L’aggressore ha ordinato alla conducente di dirigersi verso Milano e ha costretto la passeggera a lanciare il cellulare dal finestrino per impedirle di chiedere aiuto. Durante il tragitto ha obbligato più volte le due vittime a fermarsi presso diversi sportelli bancomat con l’obiettivo di prelevare denaro. Ma tutti i tentativi sono falliti, probabilmente a causa del malfunzionamento o dell’inattività degli sportelli.
Il sequestro si è concluso in piazza Napoli, dove, dopo l’ennesimo prelievo non riuscito, la passeggera è riuscita a sottrarsi al controllo del sequestratore e a rifugiarsi in una gelateria, chiedendo aiuto ai presenti. L’uomo ha tentato di raggiungerla, ma ha rinunciato per non attirare l’attenzione. Ha quindi cercato di risalire nell’auto con l’altra donna, senza riuscirci perché la conducente aveva attivato la chiusura centralizzata. A quel punto è fuggito a piedi.

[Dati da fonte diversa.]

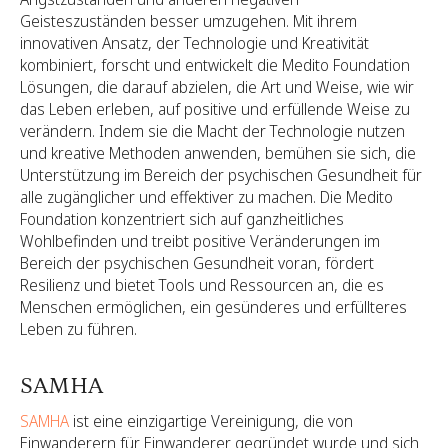
Geisteszuständen besser umzugehen. Mit ihrem
innovativen Ansatz, der Technologie und Kreativität
kombiniert, forscht und entwickelt die Medito Foundation
Lösungen, die darauf abzielen, die Art und Weise, wie wir
das Leben erleben, auf positive und erfüllende Weise zu
verändern. Indem sie die Macht der Technologie nutzen
und kreative Methoden anwenden, bemühen sie sich, die
Unterstützung im Bereich der psychischen Gesundheit für
alle zugänglicher und effektiver zu machen. Die Medito
Foundation konzentriert sich auf ganzheitliches
Wohlbefinden und treibt positive Veränderungen im
Bereich der psychischen Gesundheit voran, fördert
Resilienz und bietet Tools und Ressourcen an, die es
Menschen ermöglichen, ein gesünderes und erfüllteres
Leben zu führen.
SAMHA
SAMHA
ist eine einzigartige Vereinigung, die von
Einwanderern für Einwanderer gegründet wurde und sich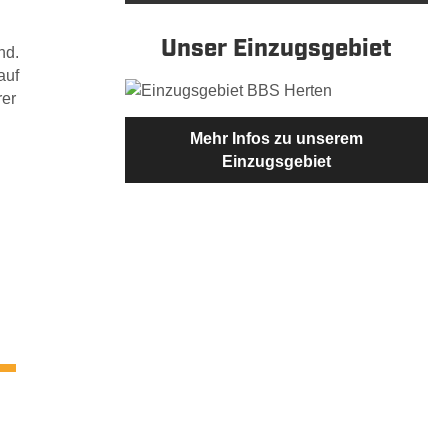
Unser Einzugsgebiet
nd.
auf
rer
Mehr Infos zu unserem
Einzugsgebiet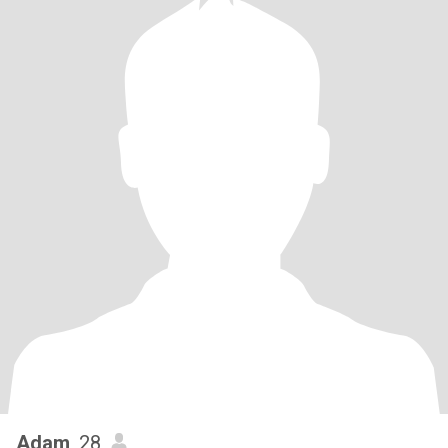
Adam
, 28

Sul posto sono intervenuti i carabinieri e il personale sanitario, che ha accompagnato le due donne, in forte stato di choc, all’ospedale San Carlo. Dopo gli accertamenti medici sono state dimesse con una prognosi di tre giorni. Le indagini, coordinate dalla Compagnia Carabinieri di Magenta, riguardano i reati di sequestro di persona e rapina aggravata. Gli investigatori stanno analizzando le registrazioni delle telecamere di sorveglianza della zona, che potrebbero aver immortalato il volto e altri elementi utili per identificare il responsabile, tuttora ricercato.